Desde la primera casilla hasta ahora, he aprendido muchas cosas; entre ellas, que sí es posible amar los fallos, las carencias y la oscuridad de uno mismo. Mi profesor y amigo Jason me dijo una vez que hay que aceptar y abrazar tu sombra. Tenía toda la razón. Sólo entonces podemos seguir caminando. Y sólo entonces podemos permitirnos parar, reflexionar y contemplar nuestras vidas sin miedo a nada, ya sea un 11/1/11 a las 11:11 o en cualquier otro momento.

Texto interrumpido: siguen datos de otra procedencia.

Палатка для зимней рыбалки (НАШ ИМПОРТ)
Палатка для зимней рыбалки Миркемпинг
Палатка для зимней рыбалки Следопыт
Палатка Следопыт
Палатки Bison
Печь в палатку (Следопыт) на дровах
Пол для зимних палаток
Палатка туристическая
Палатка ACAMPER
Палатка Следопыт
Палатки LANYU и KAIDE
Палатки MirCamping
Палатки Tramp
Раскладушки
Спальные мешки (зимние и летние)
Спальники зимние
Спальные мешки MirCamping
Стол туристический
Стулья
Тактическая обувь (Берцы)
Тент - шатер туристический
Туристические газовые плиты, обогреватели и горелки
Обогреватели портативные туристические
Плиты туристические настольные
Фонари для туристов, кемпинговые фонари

Lo que puedo afirmar con total certeza es que cuanto más camino, menos me canso, cuanto más cambio, más me encuentro y cuanto más acepto mi sombra, más luz cae sobre todo lo que vivo.

Jack Kerouac dijo: "enamórate de tu existencia". El Amor llega con el conocimiento, con la consciencia. Y cuando dejamos de correr por la vida sin saber a dónde vamos y, simplemente, nos dejamos estar, vemos los cielos azules y las faldas rosas y nos damos cuenta de que la vida - la de verdad - son los momentos 11/1/11 a las 11:11.